Senate Banking Committee Chairman Christopher Dodd, D-Conn., dismissed the significance of a White House plan to appoint Elizabeth Warren to a job as an unconfirmed special adviser to a new consumer financial protection bureau, saying the Obama administration should quickly nominate a permanent director.
"They just need to send us a director, a nominee," Dodd said. "The issue is no different than it was [Wednesday]. We need a nominee that can be confirmed by the Senate to run the place ... the sooner the better."
Failure to do so puts the bureau "in some jeopardy," Dodd added. "Without it being established, it's vulnerable."
Dodd said he had expected the White House to nominate the Harvard law professor as head for the new bureau, but he believed they decided against it after going through "some anxiety" over that course.
Dodd has said he is unsure whether Warren could be confirmed as head of the agency, and Thursday he repeatedly urged the White House to name a confirmable director.
Dodd's comments left little room for the possibility -- urged by liberals such as Sens.
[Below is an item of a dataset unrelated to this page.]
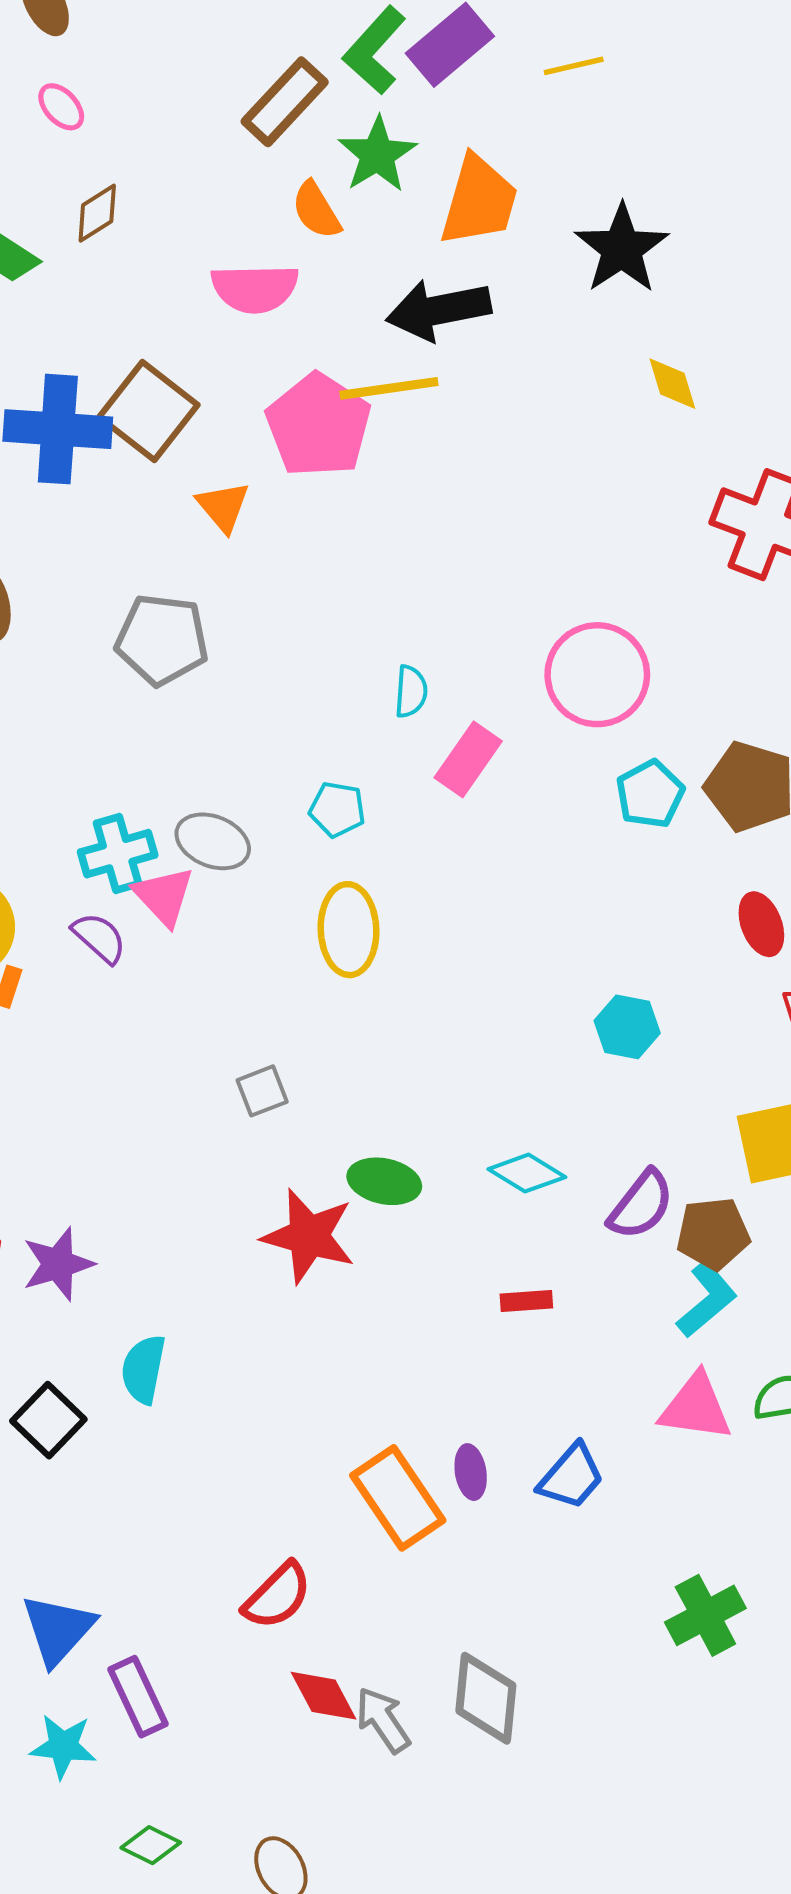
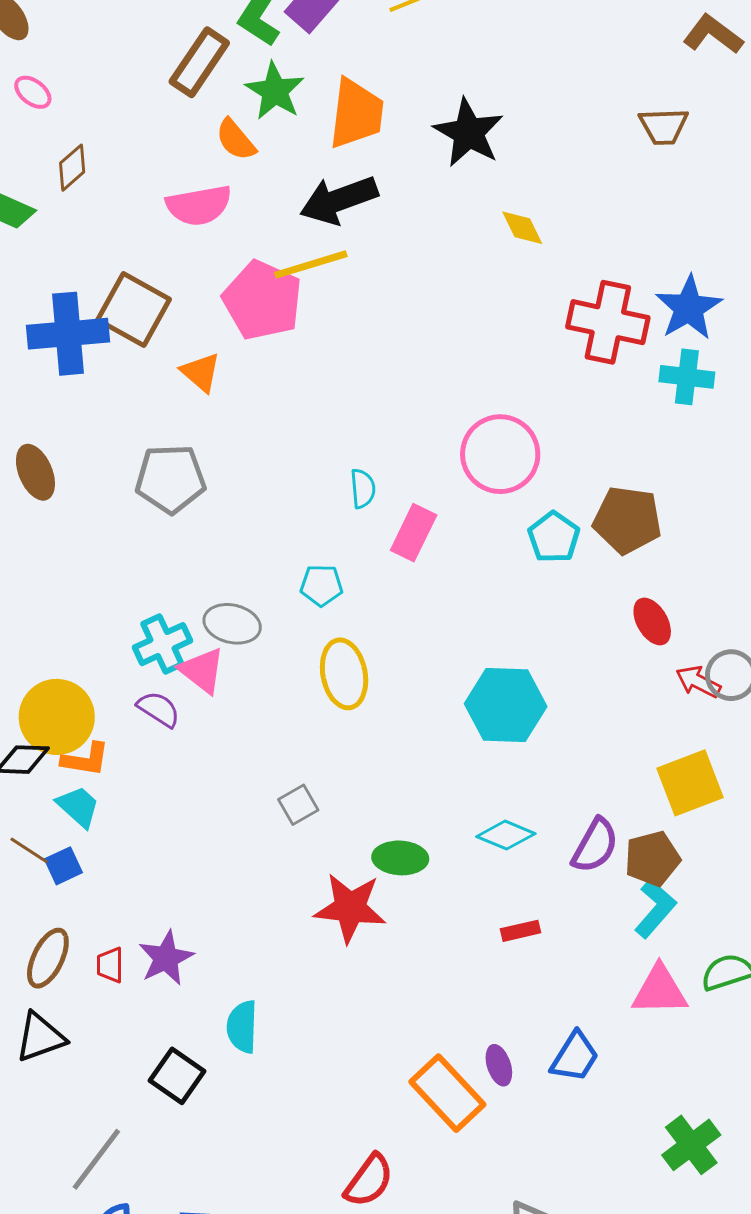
cyan hexagon: (627, 1027) -> (506, 705), moved, size x1.6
Jeff Merkley, D-Ore., and Bernie Sanders, I-Vt. -- that Warren eventually receive the agency's top job. It was part of a tepid Senate reaction to the White House plan that included mixed reviews from Democrats and attacks from Banking Committee Republicans.
"It's outrageous that they would not bring her forward for confirmation," said Sen. Judd Gregg, R-N.H., a committee member. The head of the agency "is probably the single most powerful position that's been created in Washington since J. Edgar Hoover took over the FBI."
"This is an attempt by the administration once again to circumvent being responsible to the American public through the Congress," Gregg added.
In avoiding a Warren nomination, the White House sought to appease liberals clamoring for her appointment while avoiding a nomination fight and heeding moderate Democrats who are less supportive. As head of the Congressional Oversight Panel monitoring the Troubled Asset Relief Program, Warren has repeatedly ripped Treasury for its role in handling the crisis.
Dodd said he is not sure what Warren's temporary role, which Hill sources confirmed Wednesday, means in the longer run.
Both business lobbyists and consumer activists have privately said the White House has been ham-handed in its selection process for Warren.
But House Financial Services Committee Chairman Rep. Barney Frank, D-Mass., said he is "very pleased by" the White House plan.
"It's a very creative way to get the right person in the job. I'm very pleased with it," Frank said.
Frank said Warren would not have accepted the job if she did not have the full power to help structure the new bureau, even though she will be a special adviser to the Treasury Department. Warren has always indicated to him that she did not want to seek a long-term position in government, he added.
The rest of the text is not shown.